She’s fiddling with one of the 9 mm rounds that litter my bar top, a look of curious disbelief on her face. It’s the same way a child regards the mall Santa Claus for the first time. She sets the round down gingerly, as if she half expects it to fire off in her hand. Then she starts, “You know, I was scared to come here at first. I’m scared of guns, and the fact that I’m here and there are three rifles on that awesome coffee table I helped you pick out and I’m actually touching this thing is kind of crazy.” I then ask her why she’s all of a sudden so comfortable with the Kriss Vector sitting on my coffee table. She says that seeing how careful I am with my firearms and my paranoid insistence on safety made her feel more comfortable about the gun.

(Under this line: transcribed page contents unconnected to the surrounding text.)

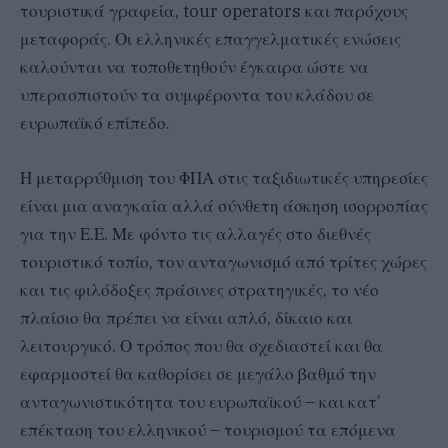
τουριστικά γραφεία, tour operators και παρόχους
μεταφοράς. Οι ελληνικές επαγγελματικές ενώσεις
καλούνται να τοποθετηθούν έγκαιρα ώστε να
υπερασπιστούν τα συμφέροντα του κλάδου σε
ευρωπαϊκό επίπεδο.
Η μεταρρύθμιση του ΦΠΑ στις ταξιδιωτικές υπηρεσίες
είναι μια αναγκαία αλλά σύνθετη άσκηση ισορροπίας
για την Ε.Ε. Με φόντο τις αλλαγές στο διεθνές
τουριστικό τοπίο, τον ανταγωνισμό από τρίτες χώρες
και τις φιλόδοξες πράσινες στρατηγικές, το νέο
πλαίσιο θα πρέπει να είναι απλό, δίκαιο και
λειτουργικό. Ο τρόπος που θα σχεδιαστεί και θα
εφαρμοστεί θα καθορίσει σε μεγάλο βαθμό την
ανταγωνιστικότητα του ευρωπαϊκού – και κατ’
επέκταση του ελληνικού – τουρισμού τα επόμενα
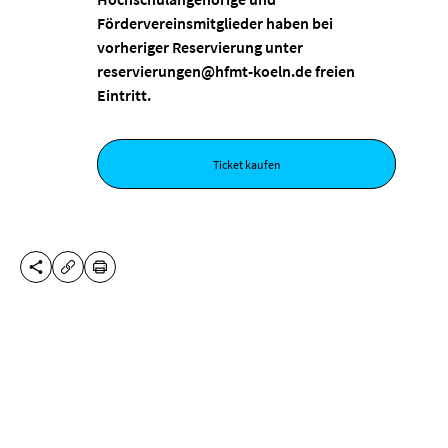
Fördervereinsmitglieder haben bei
vorheriger Reservierung unter
reservierungen@hfmt-koeln.de freien
Eintritt.
Ticket kaufen
DIESE SEITE TEILEN
DRUCKEN
URL KOPIEREN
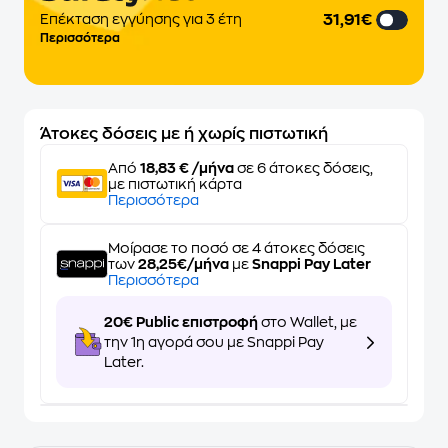
31,91€
Επέκταση εγγύησης για 3 έτη
Περισσότερα
Άτοκες δόσεις με ή χωρίς πιστωτική
Από
18,83 € /μήνα
σε 6 άτοκες δόσεις,
με πιστωτική κάρτα
Περισσότερα
Μοίρασε το ποσό σε 4 άτοκες δόσεις
των
28,25€/μήνα
με
Snappi Pay Later
Περισσότερα
20€ Public επιστροφή
στο Wallet, με
την 1η αγορά σου με Snappi Pay
Later.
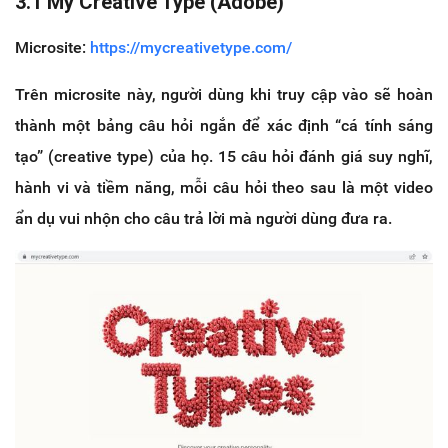
3.1 My Creative Type (Adobe)
Microsite:
https://mycreativetype.com/
Trên microsite này, người dùng khi truy cập vào sẽ hoàn
thành một bảng câu hỏi ngắn để xác định “cá tính sáng
tạo” (creative type) của họ. 15 câu hỏi đánh giá suy nghĩ,
hành vi và tiềm năng, mỗi câu hỏi theo sau là một video
ẩn dụ vui nhộn cho câu trả lời mà người dùng đưa ra.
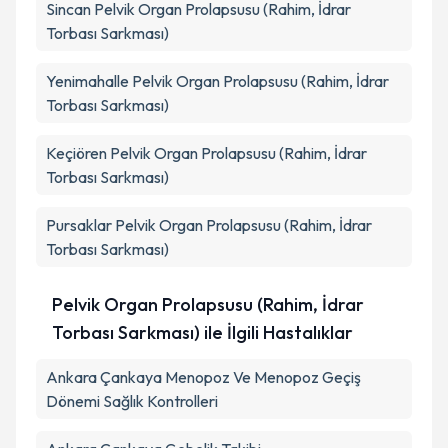
Sincan
Pelvik Organ Prolapsusu (Rahim, İdrar
Takvim Talebini Gönder
Torbası Sarkması)
Yenimahalle
Pelvik Organ Prolapsusu (Rahim, İdrar
Torbası Sarkması)
Keçiören
Pelvik Organ Prolapsusu (Rahim, İdrar
Torbası Sarkması)
Pursaklar
Pelvik Organ Prolapsusu (Rahim, İdrar
Torbası Sarkması)
Pelvik Organ Prolapsusu (Rahim, İdrar
Torbası Sarkması) ile İlgili Hastalıklar
Ankara Çankaya Menopoz Ve Menopoz Geçiş
Dönemi Sağlık Kontrolleri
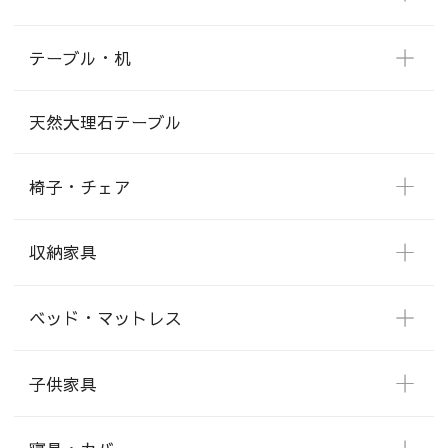
テーブル・机
天然大理石テーブル
椅子・チェア
収納家具
ベッド・マットレス
子供家具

What she didn’t know at the time was that just the other day, I’d taken what I thought was an unloaded Glock 26 out of my safe and tossed it on my bed, only to pick it up a few minutes later, rack the slide and watch as a Federal hollow point went sailing through the air.
That may not sound like a big deal to some. But to me it was, because I broke one of the rules of my house. Any and every single time I touch a gun, whether I set it down two seconds or an hour ago, I am supposed to remove the magazine, rack the slide and make sure that the gun is clear. I have to engage in this newborn infant level of safety because I’m constantly fiddling with guns in my apartment, and nothing breeds complacency like familiarity.
Firearm accidents thrive in the heart of complacency, especially in those who once feared guns and are now very comfortable with them. When you practically live with guns like they’re your roommates, it’s easy to become numb to their capabilities. Guns aren’t inherently scary, they just have the ability to do scary things if handled the wrong way. The same can be said of cars, knives and Latin women when you make them angry.
However, when it comes to the “finality of consequence” when something goes wrong with a gun, they’re more like planes. Flying is an extremely safe way to travel, but they scare me because an engine going out at 30,000 feet is exceedingly more devastating than my engine going out while driving down the street. Once that bullet leaves the barrel of a gun, it’s done—there’s no calling it back, and there’s no Angelina Jolie to curve the bullet before it strikes its unintended target.
It’s this “finality of consequence” that makes guns scary to some people. Well, a lot of people.
Thankfully, most planes have backup engines for the backup engines. And as firearm owners we have the Three Rules of Safe Gun Handling: (1) ALWAYS keep the gun pointed in a safe direction; (2) ALWAYS keep your finger off the trigger until ready to shoot; (3) ALWAYS keep the gun unloaded until ready to use. What can happen when we start becoming more comfortable with guns is that we get complacent and allow these rules to start seeming more and more like suggestions. Before you know it, you’re on Tosh.O being trolled by Daniel Tosh.As gun owners, we have the responsibility to instill the overwhelming importance of gun safety into the psyche of the people we introduce to firearms.
This is what happened when I took my loaded Glock 26 and tossed it on the bed without checking it. I broke the first rule. I assure you I would not have done that if I knew the gun was loaded. There’s a fine line between comfort and complacency. Being comfortable with guns is a good thing, but becoming complacent will get you or someone else killed. Run from complacency like the wind. You will make mistakes—that’s life—but your goal should be to strive for perfection. Breaking one of the rules is bad, breaking two is devastating; so aim for perfection and maybe you break one in your life, but never two.
I snap at her, “Get your damn finger off the trigger!” as I watch her digit curl around it for the 35th time. She snaps back, “Stop yelling at me, it’s not serious.” I take the gun away from her as I put on my best fatherly figure voice: “It’s always that serious. Imagine if you did that and there was a round in the gun and it fired in my apartment because you forgot there was a bullet in the chamber? Do you want to have to explain to your neighbor why they now have a hole in their wall, or worse?” As gun owners, we have the responsibility to instill the overwhelming importance of gun safety into the psyche of the people we introduce to firearms. The habits they learn in the beginning are vital to establishing a pattern of gun safety behavior that will become automatic.
I may have not checked that Glock 26 to see if it was loaded, but trigger discipline was ingrained in me from the first time I picked up a gun and is now completely intuitive. So much so that I find myself indexing my finger on toy guns, laser guns and staple guns. I broke one rule, but breaking two was highly unlikely because I place such a high standard on following the four rules of gun safety and gun safety in general. Gun safety is boring and can seem cheesy to an outsider, but there’s no way around it. It’s the absolute most vital thing anyone needs to learn about guns, and it always will be.